Cerulein pancreatitis decreases pancreatic levels of GNPTAB and mediators of cholesterol trafficking through LE/Ly. (A, D, and E) IB analysis of the indicated proteins in pancreas of WT mice subjected to CER-AP and in Gnptab^–/– mice. NS, nonspecific band. (B and C) Cholesterol content was measured in pancreas of (B) WT mice that received daily i.p. injections of the NPC1 inhibitor U18666A (10 mg/kg) or vehicle for 15 days and (C) Lamp2^–/– mice. Each symbol in B, C, and E represents an individual mouse. Values are mean ± SEM from 3 to 5 mice per condition. ***P < 0.001 vs. the same parameter in WT control/untreated or saline-treated mice. Significance was determined by 2-tailed Student’s t test (B and C) or 1-way ANOVA followed by Tukey’s multiple comparison test (E).

We found that CER-AP elicited an approximately 5-fold decrease in pancreatic GNPTAB α-subunit protein level (Figure 9, D and E). This effect could mediate alterations in cholesterol metabolism that we observed in experimental pancreatitis. The fact that the NPC2 level was not reduced in CER-AP (Figure 9A), despite a marked decrease in GNPTAB α-subunit, may indicate increased NPC2 synthesis, blocked excretion, or a threshold pattern of its regulation by the M6P pathway in the pancreas.
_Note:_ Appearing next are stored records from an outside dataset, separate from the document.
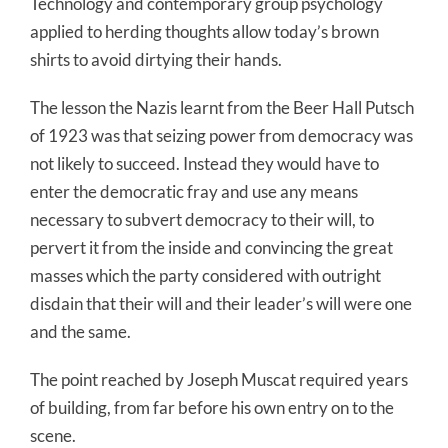
Technology and contemporary group psychology
applied to herding thoughts allow today’s brown
shirts to avoid dirtying their hands.
The lesson the Nazis learnt from the Beer Hall Putsch
of 1923 was that seizing power from democracy was
not likely to succeed. Instead they would have to
enter the democratic fray and use any means
necessary to subvert democracy to their will, to
pervert it from the inside and convincing the great
masses which the party considered with outright
disdain that their will and their leader’s will were one
and the same.
The point reached by Joseph Muscat required years
of building, from far before his own entry on to the
scene.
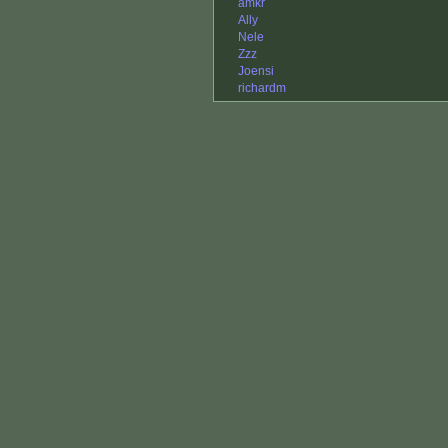
amkr
Ally
Nele
Zzz
Joensi
richardm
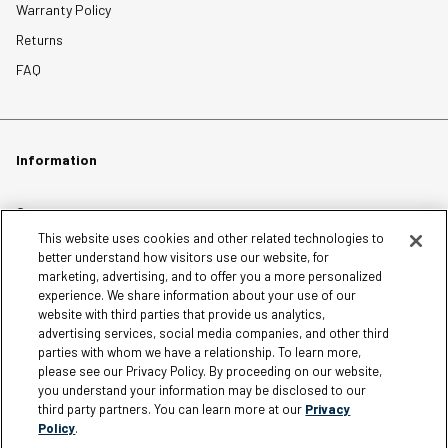
Warranty Policy
Returns
FAQ
Information
Careers
This website uses cookies and other related technologies to
Affiliates
better understand how visitors use our website, for
Terms of Use
marketing, advertising, and to offer you a more personalized
experience. We share information about your use of our
Loyalty Terms and Conditions
website with third parties that provide us analytics,
Privacy Policy
advertising services, social media companies, and other third
parties with whom we have a relationship. To learn more,
Accessibility
please see our Privacy Policy. By proceeding on our website,
Do Not Sell My Personal Information
you understand your information may be disclosed to our
third party partners. You can learn more at our
Privacy
Sitemap
Policy
.
Cookie Settings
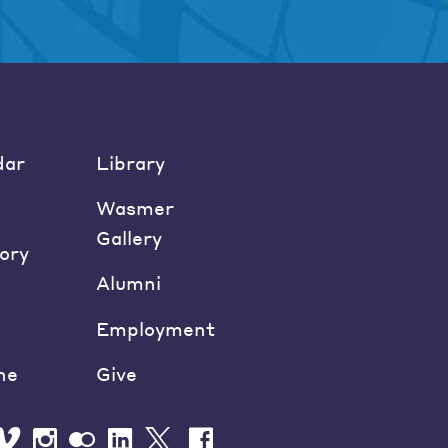
dar
Library
Wasmer
Gallery
ory
Alumni
Employment
ne
Give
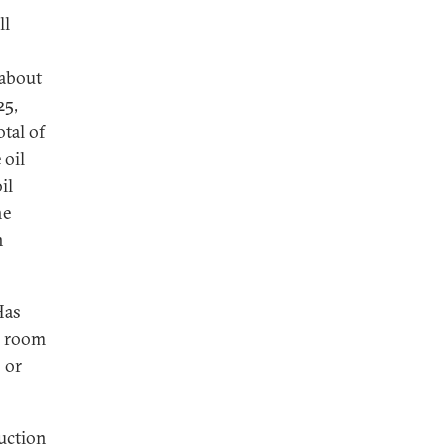
ll
 about
25,
tal of
 oil
il
he
n
Has
e room
 or
duction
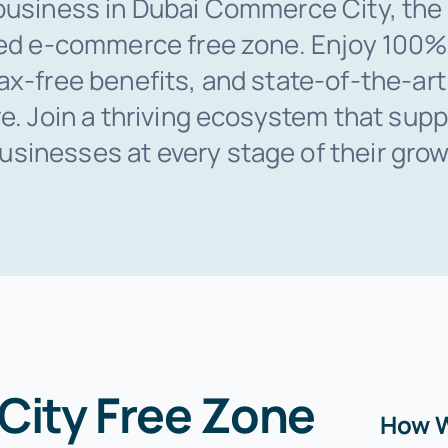
business in Dubai Commerce City, the 
ted e-commerce free zone. Enjoy 100%
ax-free benefits, and state-of-the-art
re. Join a thriving ecosystem that supp
inesses at every stage of their grow
ity Free Zone
How W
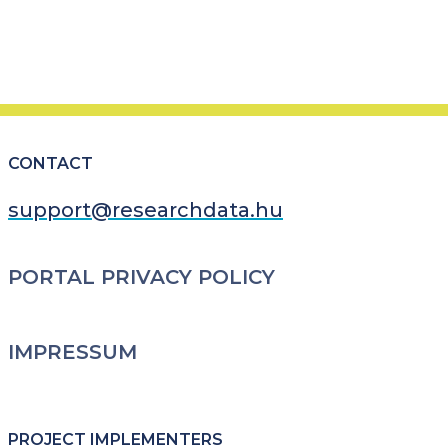
CONTACT
support@researchdata.hu
LÁBLÉC
PORTAL PRIVACY POLICY
IMPRESSUM
PROJECT IMPLEMENTERS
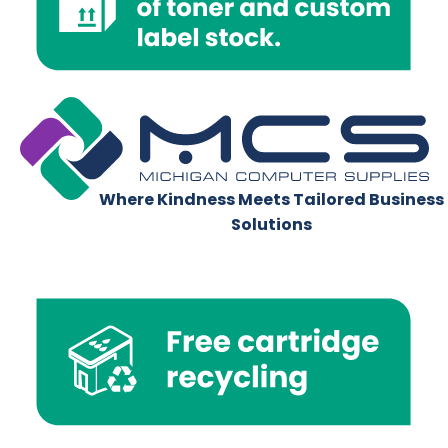
Where Kindness Meets Tailored Business
Solutions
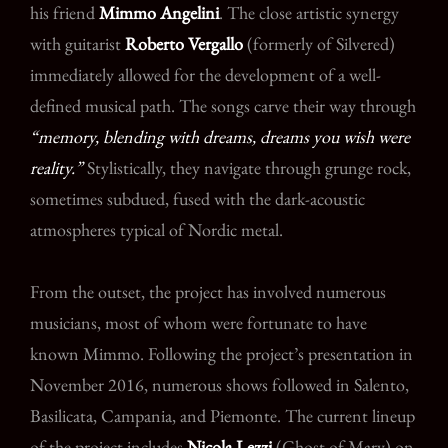
his friend
Mimmo Angelini
. The close artistic synergy
with guitarist
Roberto Vergallo
(formerly of Silvered)
immediately allowed for the development of a well-
defined musical path. The songs carve their way through
“memory, blending with dreams, dreams you wish were
reality.”
Stylistically, they navigate through grunge rock,
sometimes subdued, fused with the dark-acoustic
atmospheres typical of Nordic metal.
From the outset, the project has involved numerous
musicians, most of whom were fortunate to have
known Mimmo. Following the project’s presentation in
November 2016, numerous shows followed in Salento,
Basilicata, Campania, and Piemonte. The current lineup
of the project includes
Nicola Lezzi
(Ghost of Mary) on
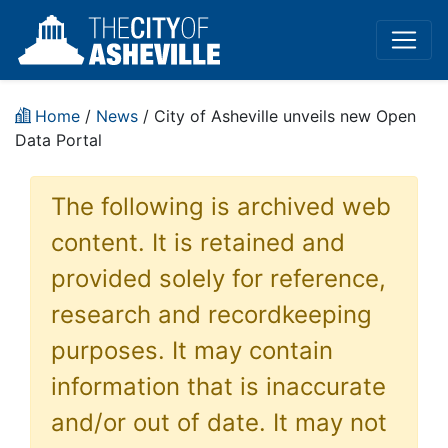
Home
/
News
/ City of Asheville unveils new Open
Data Portal
The following is archived web
content. It is retained and
provided solely for reference,
research and recordkeeping
purposes. It may contain
information that is inaccurate
and/or out of date. It may not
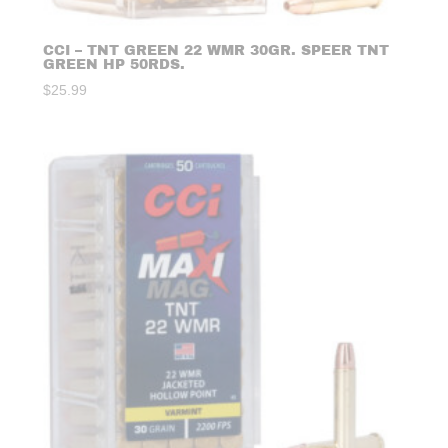
CCI – TNT GREEN 22 WMR 30GR. SPEER TNT
GREEN HP 50RDS.
$
25.99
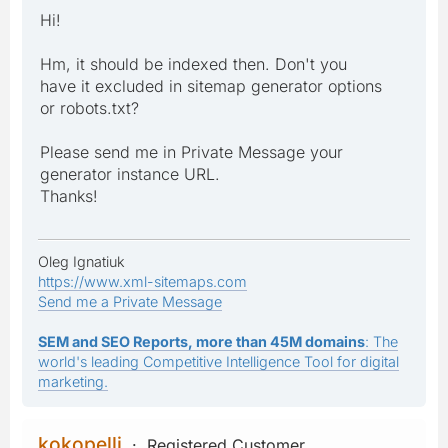
Hi!
Hm, it should be indexed then. Don't you
have it excluded in sitemap generator options
or robots.txt?
Please send me in Private Message your
generator instance URL.
Thanks!
Oleg Ignatiuk
https://www.xml-sitemaps.com
Send me a Private Message
SEM and SEO Reports, more than 45M domains
: The
world's leading Competitive Intelligence Tool for digital
marketing.
kokopelli
Registered Customer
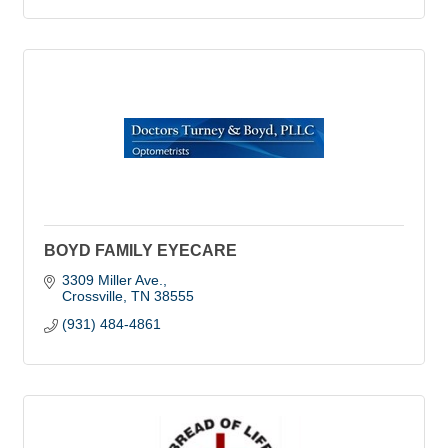
BOYD FAMILY EYECARE
3309 Miller Ave.
Crossville
TN
38555
(931) 484-4861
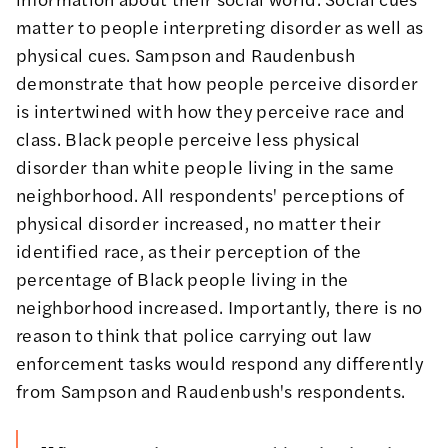
matter to people interpreting disorder as well as
physical cues. Sampson and Raudenbush
demonstrate
that how people perceive disorder
is intertwined with how they perceive race and
class. Black people perceive less physical
disorder than white people living in the same
neighborhood. All respondents' perceptions of
physical disorder increased, no matter their
identified race, as their perception of the
percentage of Black people living in the
neighborhood increased. Importantly, there is no
reason to think that police carrying out law
enforcement tasks would respond any differently
from Sampson and Raudenbush's respondents.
Cholesterol normalization ameliorates experimental pancreatitis

We found (Figure 10, A–F) that, as in Gnptab^–/– mice, cholesterol regulates trypsinogen activation in WT experimental pancreatitis. Cholesterol overload (using cholesterol-loaded MCD) increased basal trypsin activity in WT acinar cells (Figure 10, A and B), whereas depleting cholesterol with MCD reduced CCK-induced trypsinogen activation in ex vivo pancreatitis (Figure 10, C and D). In accord with these data, T0901317, which promotes cholesterol efflux by activating the LXR receptor (59, 60), and simvastatin, an inhibitor of cholesterol synthesis, ameliorated experimental pancreatitis in WT mouse and ex vivo models. Both compounds eliminated pancreatitis-induced increases in total cholesterol and trypsin activity (Figure 10, E and F). Of note, the same T0901317 or simvastatin treatments of Gnptab^–/– mice, even for 3 weeks, failed to decrease pancreatic total cholesterol levels, confirming the resistance of KO acinar cells to reducing cholesterol overload (see Figure 6, Q and R). T0901317 and simvastatin improved pancreas histopathology in CER-AP (Figure 10G and Supplemental Figure 9A); reduced accumulation of LC3-II, p62, and ubiquitylated proteins, indicating more efficient autophagy; and decreased CHOP levels, indicating lower ER stress (Figure 10, H and I, and Supplemental Figure 9B). T0901317 and simvastatin also normalized mitochondrial fragmentation, as assessed by Tom20 IF (Figure 10J), and abrogated the CER-induced increase in MLN64 (Supplemental Figure 9B). In addition to improved histopathology, simvastatin also ameliorated other pancreatitis responses (Supplemental Figure 9C).

Figure 10

Deranged cholesterol metabolism causes acinar cell damage, while its normalization ameliorates experimental pancreatitis. (A–D) Cholesterol content and trypsin activity were measured (per mg protein) in WT mouse acinar cells incubated for 1 hour without and with methyl-β-cyclodextrin (MCD; 10 mM) or cholesterol-loaded MCD (MCD-Chol; 200 μg/mL), in the presence or absence of 100 nM CCK. Values are expressed relative to those in cells without MCD/MCD-Chol. (E–J) WT mice received daily i.p. injections of the LXR agonist T0901317 (T09), simvastatin (Sim; 20 mg/kg each), or vehicle. On day 4, mice were subjected to CER-AP and pancreata collected for analyses (see also Supplemental Figure 9). Cholesterol content (E), trypsin activity (F), and pancreas histopathology (H&E staining; G) were measured. (H, I, L, and N) IB analysis of markers/mediators of autophagy (LC3, p62), ER stress (CHOP, GRP-78), and mitophagy (Parkin). Ub, ubiquitylated proteins. (J) Mitochondrial fragmentation was assessed by immunostaining for Tom20, as detailed in Figure 7G. (K and L) Mouse acinar cells were treated for 16 hours with LDL (30 μg/mL) or the combination of LDL and 10 μM U18666A. (M and N) Mice received injections of U18666A as detailed in Figure 9B. Pancreas histopathology (H&E staining; M) and levels of autophagy markers/mediators (N) were measured. Each symbol in A–F and I represents an individual mouse or cell preparation. Values are mean ± SEM from 3 to 7 mice or cell preparations per condition. ^§P < 0.05, ^§§P < 0.01 vs. control cells (without MCD/MCD-Chol). ***P < 0.001 vs. saline-treated mice. ^#P < 0.05, ^##P < 0.01, ^###P < 0.001 vs. CER-AP alone (no inhibitors). Significance was determined by 2-tailed Student’s t test (A–D) or 1-way ANOVA followed by Tukey’s multiple comparison test (E, F, and I). Scale bars: 10 μm.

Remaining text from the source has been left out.